OneFileLLM: One-click integration of massive data sources

One-click data integration is a powerful tool to improve LLM efficiency.
Core content:
1. Multiple data source integration, unified format output
2. Support for local files, GitHub, academic papers and other data types
3. Simple installation and intuitive use
The biggest function of OneFileLLM is to integrate multiple data sources, output them in a unified format , and organize them into LLM contextual information.
Sources include but are not limited to local files/directories, GitHub repositories, GitHub PRs, GitHub Issues, ArXiv academic papers, YouTube video subtitles, web documents, Sci-Hub papers identified by DOI or PMID, etc.
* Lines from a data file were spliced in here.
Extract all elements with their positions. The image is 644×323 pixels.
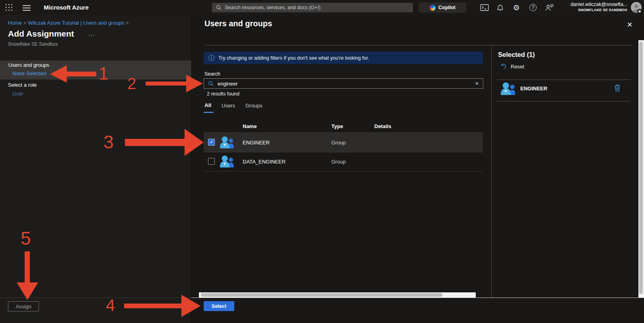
vertical-scrollbar[interactable] — [638, 40, 644, 298]
flyout-header-divider — [204, 45, 632, 45]
row-type: Group — [331, 159, 346, 165]
vertical-scrollbar-thumb[interactable] — [639, 42, 643, 294]
page-subtitle: Snowflake SE Sandbox — [8, 41, 58, 47]
row-name: DATA_ENGINEER — [243, 159, 286, 165]
waffle-menu-icon[interactable] — [6, 4, 13, 11]
step1-number: 1 — [99, 64, 108, 84]
step3-arrow-shaft — [125, 139, 185, 146]
account-tenant: SNOWFLAKE SE SANDBOX — [570, 8, 627, 12]
clear-search-icon[interactable]: ✕ — [475, 81, 479, 86]
role-user-link[interactable]: User — [12, 91, 23, 97]
reset-label: Reset — [511, 64, 524, 70]
assign-button[interactable]: Assign — [8, 301, 39, 311]
step3-number: 3 — [103, 131, 114, 153]
product-title: Microsoft Azure — [44, 4, 89, 11]
delete-trash-icon[interactable] — [614, 84, 621, 91]
breadcrumb-home-link[interactable]: Home — [8, 20, 22, 26]
feedback-button[interactable] — [544, 2, 555, 13]
notifications-button[interactable] — [495, 2, 505, 13]
group-icon — [500, 82, 517, 95]
top-bar: Microsoft Azure Search resources, servic… — [0, 0, 644, 15]
row-checkbox-checked[interactable]: ✓ — [208, 139, 215, 146]
reset-undo-icon — [500, 63, 507, 70]
account-name: daniel.wilczak@snowfla... — [570, 2, 627, 8]
column-header-type[interactable]: Type — [331, 123, 343, 129]
step5-arrowhead — [17, 282, 38, 300]
step4-number: 4 — [106, 296, 115, 315]
selected-panel-title: Selected (1) — [498, 51, 535, 58]
active-tab-underline — [204, 112, 214, 113]
cloud-shell-button[interactable] — [479, 2, 490, 13]
column-header-name[interactable]: Name — [243, 123, 257, 129]
more-options-icon[interactable]: ··· — [88, 32, 95, 38]
horizontal-scrollbar[interactable] — [199, 292, 476, 298]
search-label: Search — [204, 71, 220, 77]
row-name: ENGINEER — [243, 140, 270, 146]
settings-button[interactable]: ⚙ — [511, 2, 521, 13]
results-count: 2 results found — [207, 91, 239, 97]
flyout-footer-divider — [191, 298, 644, 298]
reset-button[interactable]: Reset — [500, 63, 524, 70]
step1-arrowhead — [50, 65, 67, 83]
breadcrumb-current-link[interactable]: Wilczak Azure Tutorial | Users and group… — [28, 20, 124, 26]
search-icon — [216, 5, 222, 10]
row-checkbox-unchecked[interactable] — [208, 158, 215, 165]
flyout-search-input[interactable]: engineer ✕ — [204, 78, 483, 89]
info-icon: i — [208, 55, 214, 61]
step2-number: 2 — [127, 75, 136, 93]
users-groups-field-label: Users and groups — [8, 62, 49, 68]
users-groups-none-selected-link[interactable]: None Selected — [12, 70, 46, 76]
step4-arrowhead — [181, 295, 200, 317]
selected-item-name: ENGINEER — [520, 86, 547, 91]
account-menu[interactable]: daniel.wilczak@snowfla... SNOWFLAKE SE S… — [570, 2, 627, 12]
page-title: Add Assignment — [8, 29, 74, 39]
terminal-icon — [480, 4, 489, 11]
breadcrumb-separator: > — [126, 20, 128, 26]
gear-icon: ⚙ — [513, 3, 519, 12]
selected-divider — [497, 80, 630, 80]
selected-divider — [497, 101, 630, 101]
copilot-label: Copilot — [438, 5, 455, 10]
step5-number: 5 — [21, 228, 31, 249]
search-value: engineer — [218, 81, 471, 87]
horizontal-scrollbar-thumb[interactable] — [201, 293, 442, 297]
check-icon: ✓ — [210, 140, 213, 145]
global-search-placeholder: Search resources, services, and docs (G+… — [225, 5, 321, 10]
tab-groups[interactable]: Groups — [245, 103, 263, 109]
tab-users[interactable]: Users — [222, 103, 235, 109]
table-divider — [204, 171, 483, 171]
step3-arrowhead — [185, 129, 204, 156]
step1-arrow-shaft — [66, 72, 96, 76]
step2-arrow-shaft — [146, 82, 187, 86]
copilot-icon — [430, 5, 436, 11]
global-search-input[interactable]: Search resources, services, and docs (G+… — [212, 3, 413, 12]
bell-icon — [496, 4, 504, 12]
feedback-person-icon — [545, 4, 554, 11]
info-banner: i Try changing or adding filters if you … — [204, 52, 483, 64]
tab-all[interactable]: All — [204, 102, 211, 108]
step2-arrowhead — [186, 75, 203, 92]
help-button[interactable]: ? — [528, 2, 538, 13]
info-banner-text: Try changing or adding filters if you do… — [218, 55, 369, 61]
step5-arrow-shaft — [25, 251, 30, 283]
flyout-title: Users and groups — [204, 19, 272, 28]
group-icon — [220, 136, 235, 149]
search-icon — [208, 81, 214, 86]
close-icon[interactable]: ✕ — [627, 21, 632, 28]
row-type: Group — [331, 140, 346, 146]
breadcrumb-separator: > — [23, 20, 26, 26]
breadcrumb: Home > Wilczak Azure Tutorial | Users an… — [8, 19, 128, 26]
azure-portal: { "topbar": { "product": "Microsoft Azur… — [0, 0, 644, 323]
help-icon: ? — [529, 4, 537, 11]
lock-icon — [637, 9, 642, 14]
select-button[interactable]: Select — [204, 301, 234, 311]
group-icon — [220, 155, 235, 168]
select-role-label: Select a role — [8, 82, 37, 88]
panel-divider — [491, 45, 492, 298]
copilot-button[interactable]: Copilot — [419, 2, 466, 13]
step4-arrow-shaft — [124, 304, 182, 308]
hamburger-menu-icon[interactable] — [23, 5, 31, 11]
column-header-details[interactable]: Details — [374, 123, 391, 129]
No matter where your data comes from, it will eventually be compiled into a single text file , which can then be easily copied into LLM for use.
OneFileLLM is the Swiss Army Knife of data integration:
- Automatic source type detection : Automatically detects data types based on the provided path, URL, or identifier
- Multi-source support : support for local files/directories, GitHub repositories, GitHub PRs, GitHub Issues, ArXiv academic papers, YouTube video subtitles, web documents, Sci-Hub papers identified by DOI or PMID
- Multi-format processing : Able to process multiple file formats such as Jupyter Notebook, PDF, etc.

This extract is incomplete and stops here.